Assignment: Only the lines from the one containing "GEAR | The outdoor equipment autumn/winter" through the end of the data below are to be repeated, exactly as given, without pictures.

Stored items
········

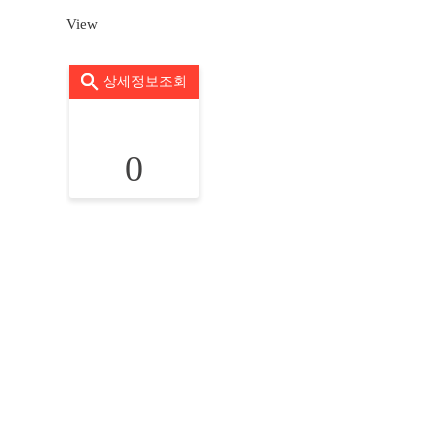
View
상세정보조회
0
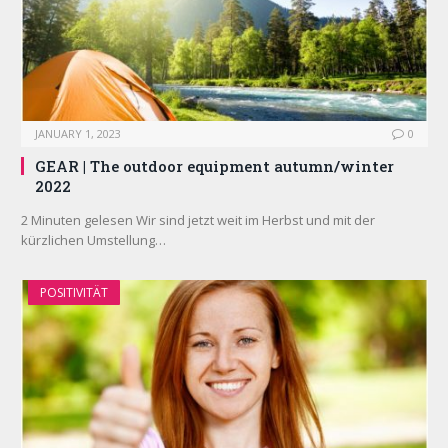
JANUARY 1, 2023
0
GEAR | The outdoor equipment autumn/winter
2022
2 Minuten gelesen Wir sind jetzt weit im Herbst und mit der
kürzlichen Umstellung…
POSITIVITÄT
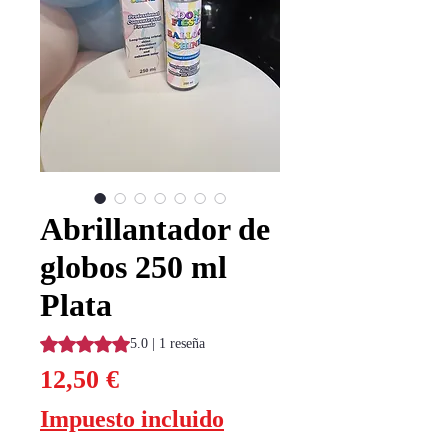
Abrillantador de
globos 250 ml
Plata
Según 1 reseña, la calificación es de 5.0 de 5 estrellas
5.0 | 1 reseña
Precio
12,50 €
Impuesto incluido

········

Solution for this task:
GEAR | The outdoor equipment autumn/winter
2022
2 Minuten gelesen Wir sind jetzt weit im Herbst und mit der
kürzlichen Umstellung…
POSITIVITÄT
Abrillantador de
globos 250 ml
Plata
Según 1 reseña, la calificación es de 5.0 de 5 estrellas
5.0 | 1 reseña
Precio
12,50 €
Impuesto incluido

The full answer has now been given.